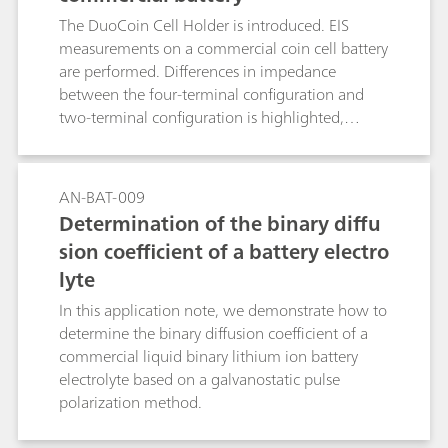
understand the cell effects, if any, on the
The DuoCoin Cell Holder is introduced. EIS
measurements.
measurements on a commercial coin cell battery
are performed. Differences in impedance
between the four-terminal configuration and
two-terminal configuration is highlighted,
putting in evidence the importance of having a
direct four-terminal configuration, when low-
impedance DUTs are investigated.
AN-BAT-009
Determination of the binary diffu
sion coefficient of a battery electro
lyte
In this application note, we demonstrate how to
determine the binary diffusion coefficient of a
commercial liquid binary lithium ion battery
electrolyte based on a galvanostatic pulse
polarization method.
○ ○ ○ ○ ○
**Activity:** Each line from the one holding "are performed. Differences in impedance" through the last line of the data is to be transcribed exactly, with nothing else added.

**Reply to the task:**
are performed. Differences in impedance
between the four-terminal configuration and
two-terminal configuration is highlighted,
putting in evidence the importance of having a
direct four-terminal configuration, when low-
impedance DUTs are investigated.
AN-BAT-009
Determination of the binary diffu
sion coefficient of a battery electro
lyte
In this application note, we demonstrate how to
determine the binary diffusion coefficient of a
commercial liquid binary lithium ion battery
electrolyte based on a galvanostatic pulse
polarization method.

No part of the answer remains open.